La grande source a un débit de 15 à 18 litres à la seconde ; il faut y ajouter le débit, insignifiant il est vrai, de neuf petites foggaras.

Cette masse d’eau est divisée en 41 parts, chacune d’un jour ou d’une nuit. Ce nombre étant impair, ceux qui à la première tournée ont eu l’eau de jour se trouvent à la seconde l’avoir de nuit et vice versa.

Chaque part d’arrosage (journée ou nuit) est divisée en cinq redjala (pluriel de radjel). — Et chaque radjel est divisé lui-même en soixante habbas.

Prix courant du radjel : 200 francs ; de la habba : 3 fr. 33.

Il existe un répartiteur, qui s’appelle habbar, et qui est établi près de la mosquée. Il mesure le temps au moyen du vase de cuivre percé d’un trou qui est d’un usage courant à Figuig et ailleurs sous le nom de karrouba, et qui porte ici le nom de tsirira, un sablier d’eau, à cela près que l’eau entre goutte à goutte dans le récipient tandis que le sable fuit grain à grain de notre sablier. La tsirira est un bateau troué qu’on fait flotter sur un baquet et qui coule en un temps donné. En été on compte 18 tsirira de jour et 13 de nuit. En hiver c’est l’inverse. La tsirira s’emplit donc 31 fois en vingt-quatre heures, ce qui fait l’unité de temps équivalente à 46 minutes 27 secondes.
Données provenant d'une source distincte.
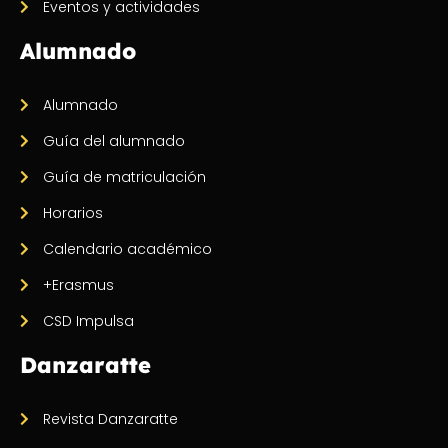
Eventos y actividades
Alumnado
Alumnado
Guía del alumnado
Guía de matriculación
Horarios
Calendario académico
+Erasmus
CSD Impulsa
Danzaratte
Revista Danzaratte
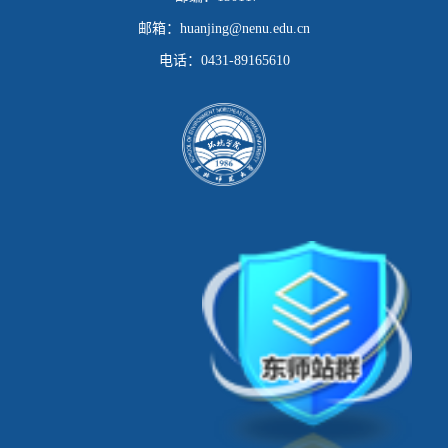
邮箱：
huanjing@nenu.edu.cn
电话：
0431-89165610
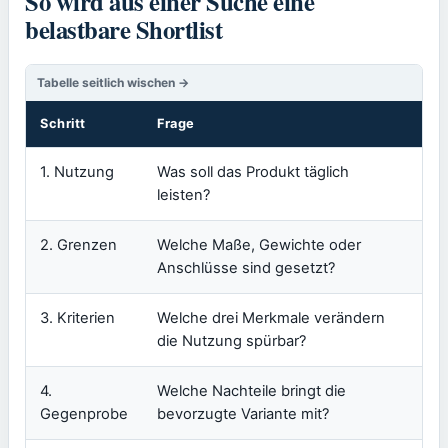
So wird aus einer Suche eine
belastbare Shortlist
Schritt
Frage
Er
1. Nutzung
Was soll das Produkt täglich
Ei
leisten?
ze
2. Grenzen
Welche Maße, Gewichte oder
Pro
Anschlüsse sind gesetzt?
pas
3. Kriterien
Welche drei Merkmale verändern
Ein
die Nutzung spürbar?
oh
4.
Welche Nachteile bringt die
Ei
Gegenprobe
bevorzugte Variante mit?
be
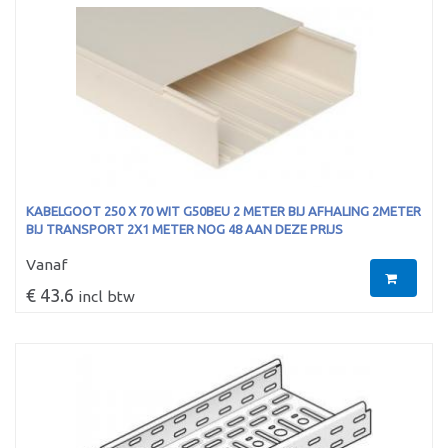
KABELGOOT 250 X 70 WIT G50BEU 2 METER BIJ AFHALING 2METER
BIJ TRANSPORT 2X1 METER NOG 48 AAN DEZE PRIJS
Vanaf
€ 43.6
incl btw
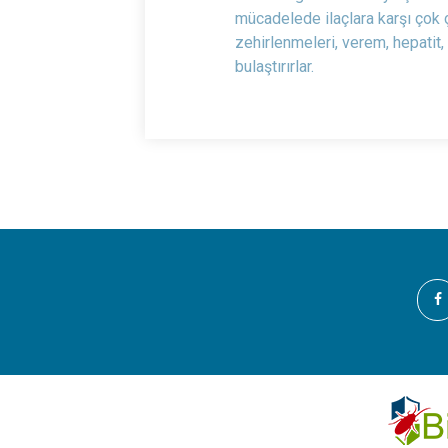
mücadelede ilaçlara karşı çok 
zehirlenmeleri, verem, hepatit, 
bulaştırırlar.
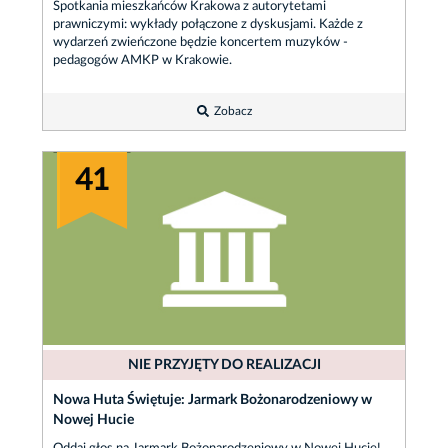
Spotkania mieszkańców Krakowa z autorytetami
prawniczymi: wykłady połączone z dyskusjami. Każde z
wydarzeń zwieńczone będzie koncertem muzyków -
pedagogów AMKP w Krakowie.
Zobacz
41
NIE PRZYJĘTY DO REALIZACJI
Nowa Huta Świętuje: Jarmark Bożonarodzeniowy w
Nowej Hucie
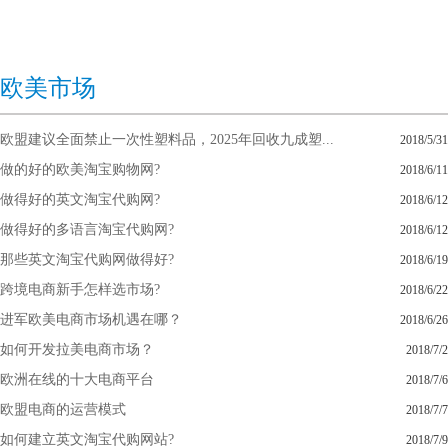
欧美市场
欧盟建议全面禁止一次性塑料品，2025年回收九成塑...
2018/5/31
做的好的欧美淘宝购物网?
2018/6/11
做得好的英文淘宝代购网?
2018/6/12
做得好的多语言淘宝代购网?
2018/6/12
那些英文淘宝代购网做得好?
2018/6/19
跨境电商新手怎样选市场?
2018/6/22
进军欧美电商市场机遇在哪？
2018/6/26
如何开发拉美电商市场？
2018/7/2
欧洲在线的十大电商平台
2018/7/6
欧盟电商的运营模式
2018/7/7
如何建立英文淘宝代购网站?
2018/7/9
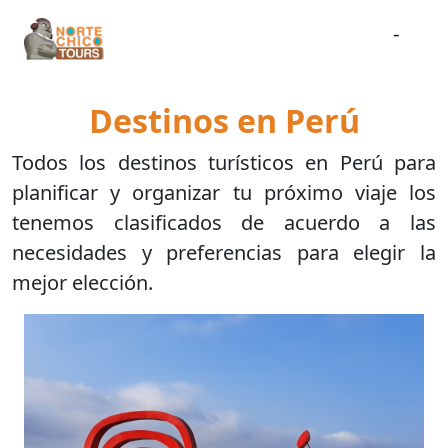
-
Destinos en Perú
Todos los destinos turísticos en Perú para
planificar y organizar tu próximo viaje los
tenemos clasificados de acuerdo a las
necesidades y preferencias para elegir la
mejor elección.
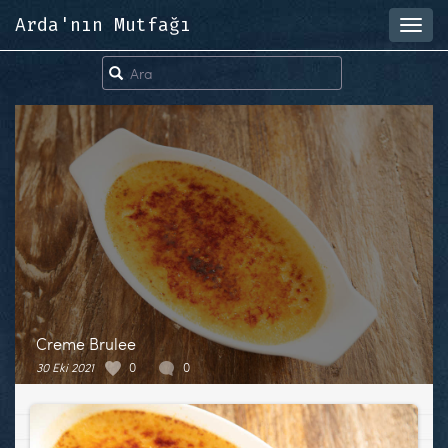
Arda'nın Mutfağı
Toggl
navig
Creme Brulee
30 Eki 2021
0
0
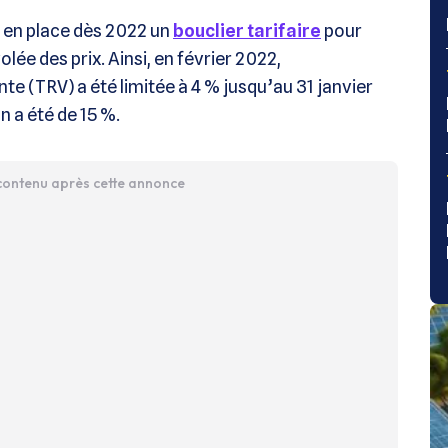
 en place dès 2022 un
bouclier tarifaire
pour
olée des prix. Ainsi, en février 2022,
te (TRV) a été limitée à 4 % jusqu’au 31 janvier
on a été de 15 %.
 contenu après cette annonce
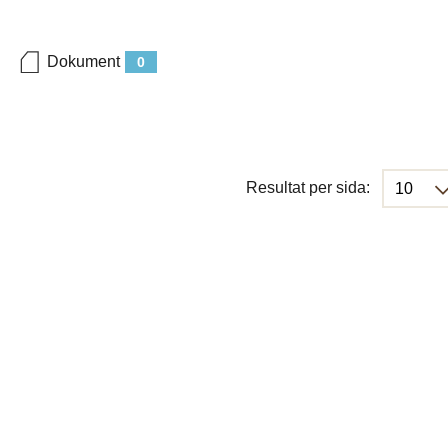
Dokument
0
Resultat per sida:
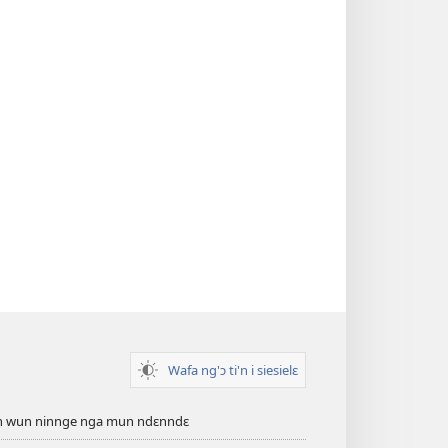
Wafa ng'ɔ ti'n i siesielɛ
an wun ninnge nga mun ndɛnndɛ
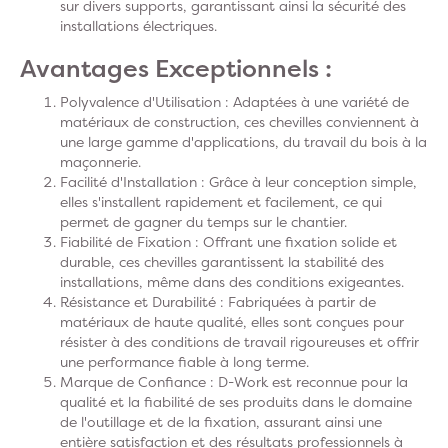
sur divers supports, garantissant ainsi la sécurité des
installations électriques.
Avantages Exceptionnels :
Polyvalence d'Utilisation
: Adaptées à une variété de
matériaux de construction, ces chevilles conviennent à
une large gamme d'applications, du travail du bois à la
maçonnerie.
Facilité d'Installation
: Grâce à leur conception simple,
elles s'installent rapidement et facilement, ce qui
permet de gagner du temps sur le chantier.
Fiabilité de Fixation
: Offrant une fixation solide et
durable, ces chevilles garantissent la stabilité des
installations, même dans des conditions exigeantes.
Résistance et Durabilité
: Fabriquées à partir de
matériaux de haute qualité, elles sont conçues pour
résister à des conditions de travail rigoureuses et offrir
une performance fiable à long terme.
Marque de Confiance
: D-Work est reconnue pour la
qualité et la fiabilité de ses produits dans le domaine
de l'outillage et de la fixation, assurant ainsi une
entière satisfaction et des résultats professionnels à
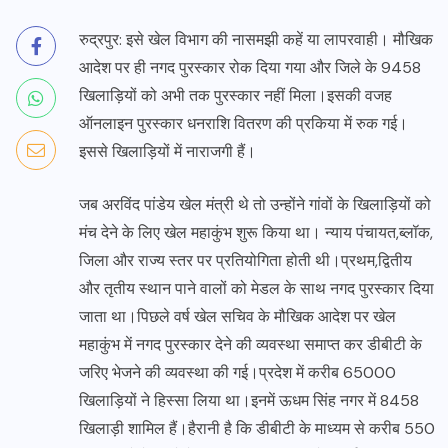
रुद्रपुर: इसे खेल विभाग की नासमझी कहें या लापरवाही। मौखिक
आदेश पर ही नगद पुरस्कार रोक दिया गया और जिले के 9458
खिलाड़ियों को अभी तक पुरस्कार नहीं मिला।इसकी वजह
ऑनलाइन पुरस्कार धनराशि वितरण की प्रकिया में रुक गई।
इससे खिलाड़ियों में नाराजगी हैं।
जब अरविंद पांडेय खेल मंत्री थे तो उन्होंने गांवों के खिलाड़ियों को
मंच देने के लिए खेल महाकुंभ शुरू किया था। न्याय पंचायत,ब्लॉक,
जिला और राज्य स्तर पर प्रतियोगिता होती थी।प्रथम,द्वितीय
और तृतीय स्थान पाने वालों को मेडल के साथ नगद पुरस्कार दिया
जाता था।पिछले वर्ष खेल सचिव के मौखिक आदेश पर खेल
महाकुंभ में नगद पुरस्कार देने की व्यवस्था समाप्त कर डीबीटी के
जरिए भेजने की व्यवस्था की गई।प्रदेश में करीब 65000
खिलाड़ियों ने हिस्सा लिया था।इनमें ऊधम सिंह नगर में 8458
खिलाड़ी शामिल हैं।हैरानी है कि डीबीटी के माध्यम से करीब 550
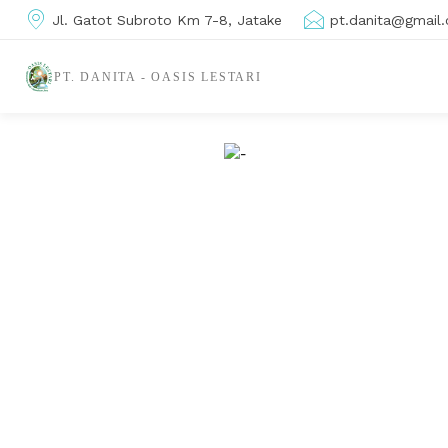
Jl. Gatot Subroto Km 7-8, Jatake
pt.danita@gmail
PT. DANITA - OASIS LESTARI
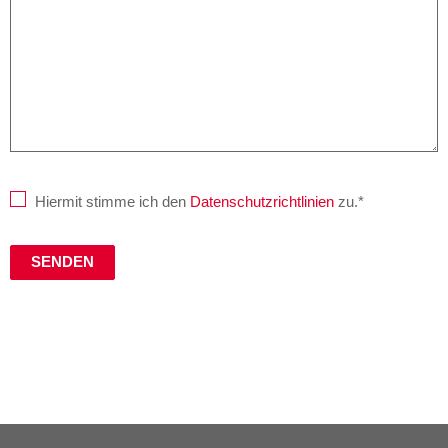
Hiermit stimme ich den
Datenschutzrichtlinien
zu.*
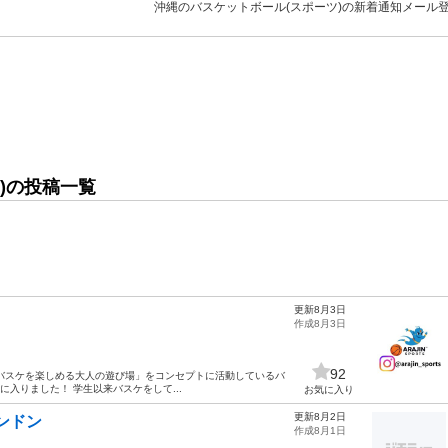
沖縄のバスケットボール(スポーツ)の新着通知メール
)の投稿一覧
更新8月3日
作成8月3日
92
にバスケを楽しめる大人の遊び場」をコンセプトに活動しているバ
年目に入りました！ 学生以来バスケをして...
お気に入り
更新8月2日
ンドン
作成8月1日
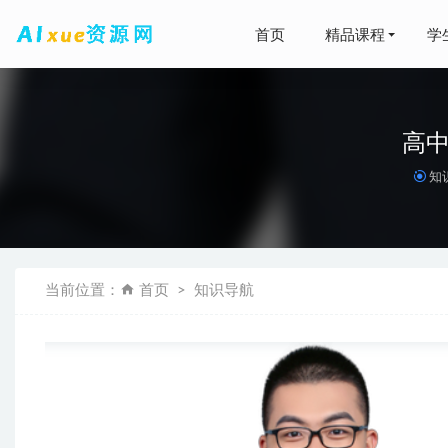
首页
精品课程
学
高中
知
北京四中高
2021-05-14
【2021
当前位置：
首页
知识导航
载
2021-06-16
强势自律
2024刘
陈雪高中数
Le répartiteur chargé de la tsirira réunit par la partie supérieure autant de feuilles de palmier qu’il y a de propriétaires ayant droit à l’eau dans la journée ou dans la nuit, et à chaque tsirira il fait un nœud à une feuille. Dès qu’il y a à la feuille autant de nœuds qu’il revient de tsiriras au propriétaire, le successeur de celui-ci, qui assiste à l’opération, sort en courant du ksar et crie à son métayer ou à son esclave, posté dans le jardin, d’y mettre l’eau.

La plus grande latitude est laissée aux propriétaires pour se céder la totalité ou une partie de leur eau, ou pour changer de tour de répartition.

La source étant située à quinze cents mètres environ de Beni Abbès l’eau est amenée au moyen d’une séguia (canal à ciel ouvert). La séguia vient-elle à se rompre hommes et femmes se précipitent pour le réparer sur l’ordre de la djemaa. S’il y a dépense on la répartit au prorata des droits de chacun.

Dans l’organisation vermoulue des oasis, la réglementation traditionnelle de l’irrigation est apparemment ce qu’il y a de plus solide et de plus respecté.

D’après Demontès[159] on a recensé dans l’annexe de Beni Abbès 6469 habitants. Toute cette population parle arabe, exclusivement, à partir de Beni Abbès, encore bien que les noms des ksars attestent un vieux fonds berbère (Tametert, Timr’arin, etc.). Le long de l’oued quand on vient du nord Mazzer est le dernier ksar où le berbère se soit conservé.